本発明に係る外部電極11にはいくつかの実施形態がある。例えば、図1に示す実施態様に、図2(a)〜(c)に示す外部電極11の構成をそれぞれ適用することができる。
図2(a)に示す実施形態は、外部電極11a、11bが放電容器1の全長に亘って設けられ、チップ部2の壁面まで延設している。好適には、外部電極11bはチップ部2の壁面に当接される。外部電極11a、11bは導電性を有する複数本の金属細線で形成され、各々の金属細線は網目状に交差している。この構成により、蛍光体13から放射される殺菌用の光は、外部電極11a、11bの網目の隙間からランプの外方へ放出される。またチップ部2では、内部電極12aの一端12bと外部電極11bの離間距離が非常に狭くなるため、比較的低い電圧で初期放電を引き起こし、従来よりもランプの始動特性を向上させることができる。
図2(b)は、チップ部2の外壁面に設けられた外部電極11bが、その各々の素線を密集して形成される。好適には、外部電極11bはチップ部2の壁面に当接し、隙間なく密集して形成されている。チップ部2の外壁面に外部電極11bを隙間なく密集させることで、チップ部内2では従来よりも低い電圧で初期放電を引き起こすことができ、ランプの始動特性をさらに向上させることができる。またチップ部2は、蛍光体13からの光が外部電極11bに完全に遮光される形態であっても構わない。また図2(a)の構成に加えて別体の金属細線を用意し、前記別体の金属細線を外部電極11bの上からチップ部2に巻きつける形態であってもよい。
図2(c)は、外部電極11bが放電容器1の一方の端部を覆って設けられた実施態様である。また上記と同様、図2(c)の構成に加えて別体の金属細線を用意し、チップ部2とその周囲の外部電極11bの上から、当該金属細線を密に巻きつける構成であっても良い。上記構成により、チップ部2において、内部電極の一端12bと外部電極11bの離間距離が狭められるため、従来よりもランプの始動特性を向上させることができる。

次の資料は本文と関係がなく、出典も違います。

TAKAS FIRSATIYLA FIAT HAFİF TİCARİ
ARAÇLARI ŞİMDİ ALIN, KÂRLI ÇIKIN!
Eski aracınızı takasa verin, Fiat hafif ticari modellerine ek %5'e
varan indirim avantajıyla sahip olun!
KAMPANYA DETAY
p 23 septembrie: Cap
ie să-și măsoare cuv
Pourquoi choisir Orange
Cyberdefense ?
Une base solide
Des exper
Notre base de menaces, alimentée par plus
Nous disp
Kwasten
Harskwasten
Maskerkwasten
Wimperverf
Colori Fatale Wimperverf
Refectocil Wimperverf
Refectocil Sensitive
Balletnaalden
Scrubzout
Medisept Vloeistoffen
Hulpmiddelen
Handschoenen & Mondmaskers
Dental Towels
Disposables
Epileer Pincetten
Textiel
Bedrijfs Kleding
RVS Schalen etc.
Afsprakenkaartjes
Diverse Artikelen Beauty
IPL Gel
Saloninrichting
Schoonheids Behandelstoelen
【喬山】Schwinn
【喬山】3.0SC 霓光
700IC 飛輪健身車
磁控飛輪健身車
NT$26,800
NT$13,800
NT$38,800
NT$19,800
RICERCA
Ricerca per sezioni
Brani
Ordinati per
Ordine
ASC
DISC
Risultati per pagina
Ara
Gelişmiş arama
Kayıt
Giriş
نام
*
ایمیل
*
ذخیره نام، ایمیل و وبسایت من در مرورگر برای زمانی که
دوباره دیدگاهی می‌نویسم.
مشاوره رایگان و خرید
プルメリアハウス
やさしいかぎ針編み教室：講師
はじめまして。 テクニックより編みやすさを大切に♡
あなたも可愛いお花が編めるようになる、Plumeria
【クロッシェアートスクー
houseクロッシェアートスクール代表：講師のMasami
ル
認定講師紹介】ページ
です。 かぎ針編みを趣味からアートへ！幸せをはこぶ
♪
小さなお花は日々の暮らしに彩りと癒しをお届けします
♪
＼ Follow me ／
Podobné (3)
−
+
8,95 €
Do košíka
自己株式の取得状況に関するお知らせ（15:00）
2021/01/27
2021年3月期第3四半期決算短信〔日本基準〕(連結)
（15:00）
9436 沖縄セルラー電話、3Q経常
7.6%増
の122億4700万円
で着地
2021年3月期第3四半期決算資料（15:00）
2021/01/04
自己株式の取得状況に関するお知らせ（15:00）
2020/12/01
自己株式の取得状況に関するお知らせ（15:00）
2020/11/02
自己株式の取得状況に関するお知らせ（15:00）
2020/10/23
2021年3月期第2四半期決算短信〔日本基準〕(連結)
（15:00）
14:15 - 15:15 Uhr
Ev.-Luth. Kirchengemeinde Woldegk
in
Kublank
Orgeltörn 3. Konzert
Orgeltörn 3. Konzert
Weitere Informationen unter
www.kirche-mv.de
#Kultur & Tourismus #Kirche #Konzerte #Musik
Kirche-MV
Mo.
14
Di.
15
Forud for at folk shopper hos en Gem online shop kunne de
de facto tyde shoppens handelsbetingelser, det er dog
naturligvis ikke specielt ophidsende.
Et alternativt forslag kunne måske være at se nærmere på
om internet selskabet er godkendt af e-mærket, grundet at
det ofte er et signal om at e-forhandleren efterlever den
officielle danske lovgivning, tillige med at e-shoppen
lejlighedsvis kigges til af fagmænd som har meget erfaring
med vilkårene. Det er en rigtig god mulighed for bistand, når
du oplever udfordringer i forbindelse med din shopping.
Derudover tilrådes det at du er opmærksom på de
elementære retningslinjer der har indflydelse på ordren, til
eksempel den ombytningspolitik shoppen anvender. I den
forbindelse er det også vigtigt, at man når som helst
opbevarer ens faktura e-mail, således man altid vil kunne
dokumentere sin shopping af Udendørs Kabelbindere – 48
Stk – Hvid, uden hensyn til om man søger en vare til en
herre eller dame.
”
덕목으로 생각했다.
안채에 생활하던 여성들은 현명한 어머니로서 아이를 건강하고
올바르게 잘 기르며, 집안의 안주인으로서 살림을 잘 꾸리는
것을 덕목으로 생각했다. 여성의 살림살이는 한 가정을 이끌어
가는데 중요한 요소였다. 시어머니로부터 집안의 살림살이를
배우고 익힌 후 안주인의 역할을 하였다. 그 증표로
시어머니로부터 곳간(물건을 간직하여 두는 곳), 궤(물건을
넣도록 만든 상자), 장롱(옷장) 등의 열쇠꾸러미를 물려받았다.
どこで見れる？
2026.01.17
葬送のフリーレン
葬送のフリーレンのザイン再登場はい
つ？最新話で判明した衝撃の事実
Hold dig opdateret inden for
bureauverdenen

また、図2(d)に示すとおり、チップ部2の外径が漸次的に収縮する形状であっても、放電容器1の端部を覆った外部電極11bを形成させることが可能である。上記同様、チップ部2において、内部電極12aと外部電極11bの離間距離が狭められるため、従来よりもランプの始動特性を向上させることができる。
本発明に係る内部電極12にはいくつかの実施形態がある。例えば、図1及び図2に示す実施態様のそれぞれに、図3に示す内部電極の構成を適用させることができる。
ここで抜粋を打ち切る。